> _Exercise description_: Write out every single entry exactly.

[Excerpts from a dataset]
◆ ◆ ◆ ◆ ◆

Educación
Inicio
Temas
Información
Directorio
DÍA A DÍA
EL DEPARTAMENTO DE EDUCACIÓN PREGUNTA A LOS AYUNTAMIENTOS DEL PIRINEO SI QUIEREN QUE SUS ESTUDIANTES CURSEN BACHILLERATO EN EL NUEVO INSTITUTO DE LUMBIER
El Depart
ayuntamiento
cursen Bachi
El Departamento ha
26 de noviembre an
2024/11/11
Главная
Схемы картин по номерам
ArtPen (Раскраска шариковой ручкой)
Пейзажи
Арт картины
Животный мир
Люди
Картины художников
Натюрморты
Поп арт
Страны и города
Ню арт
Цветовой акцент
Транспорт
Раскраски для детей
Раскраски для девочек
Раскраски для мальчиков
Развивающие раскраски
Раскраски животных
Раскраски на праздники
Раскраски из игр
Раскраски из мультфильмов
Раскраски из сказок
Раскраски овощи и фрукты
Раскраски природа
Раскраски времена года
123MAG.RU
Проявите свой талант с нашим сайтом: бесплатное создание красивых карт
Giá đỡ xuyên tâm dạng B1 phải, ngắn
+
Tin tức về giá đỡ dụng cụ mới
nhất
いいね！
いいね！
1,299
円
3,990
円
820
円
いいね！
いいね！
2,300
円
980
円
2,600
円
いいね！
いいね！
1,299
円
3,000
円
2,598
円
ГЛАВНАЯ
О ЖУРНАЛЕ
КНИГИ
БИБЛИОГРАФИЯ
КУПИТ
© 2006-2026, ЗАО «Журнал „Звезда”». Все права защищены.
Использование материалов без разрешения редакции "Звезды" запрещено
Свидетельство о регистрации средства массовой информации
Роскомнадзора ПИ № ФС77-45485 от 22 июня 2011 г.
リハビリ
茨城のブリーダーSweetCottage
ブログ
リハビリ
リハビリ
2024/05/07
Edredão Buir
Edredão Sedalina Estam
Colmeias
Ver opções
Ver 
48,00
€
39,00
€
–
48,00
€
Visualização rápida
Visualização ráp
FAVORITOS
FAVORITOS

◆ ◆ ◆ ◆ ◆

> _Your response_:
Educación
Inicio
Temas
Información
Directorio
DÍA A DÍA
EL DEPARTAMENTO DE EDUCACIÓN PREGUNTA A LOS AYUNTAMIENTOS DEL PIRINEO SI QUIEREN QUE SUS ESTUDIANTES CURSEN BACHILLERATO EN EL NUEVO INSTITUTO DE LUMBIER
El Depart
ayuntamiento
cursen Bachi
El Departamento ha
26 de noviembre an
2024/11/11
Главная
Схемы картин по номерам
ArtPen (Раскраска шариковой ручкой)
Пейзажи
Арт картины
Животный мир
Люди
Картины художников
Натюрморты
Поп арт
Страны и города
Ню арт
Цветовой акцент
Транспорт
Раскраски для детей
Раскраски для девочек
Раскраски для мальчиков
Развивающие раскраски
Раскраски животных
Раскраски на праздники
Раскраски из игр
Раскраски из мультфильмов
Раскраски из сказок
Раскраски овощи и фрукты
Раскраски природа
Раскраски времена года
123MAG.RU
Проявите свой талант с нашим сайтом: бесплатное создание красивых карт
Giá đỡ xuyên tâm dạng B1 phải, ngắn
+
Tin tức về giá đỡ dụng cụ mới
nhất
いいね！
いいね！
1,299
円
3,990
円
820
円
いいね！
いいね！
2,300
円
980
円
2,600
円
いいね！
いいね！
1,299
円
3,000
円
2,598
円
ГЛАВНАЯ
О ЖУРНАЛЕ
КНИГИ
БИБЛИОГРАФИЯ
КУПИТ
© 2006-2026, ЗАО «Журнал „Звезда”». Все права защищены.
Использование материалов без разрешения редакции "Звезды" запрещено
Свидетельство о регистрации средства массовой информации
Роскомнадзора ПИ № ФС77-45485 от 22 июня 2011 г.
リハビリ
茨城のブリーダーSweetCottage
ブログ
リハビリ
リハビリ
2024/05/07
Edredão Buir
Edredão Sedalina Estam
Colmeias
Ver opções
Ver 
48,00
€
39,00
€
–
48,00
€
Visualização rápida
Visualização ráp
FAVORITOS
FAVORITOS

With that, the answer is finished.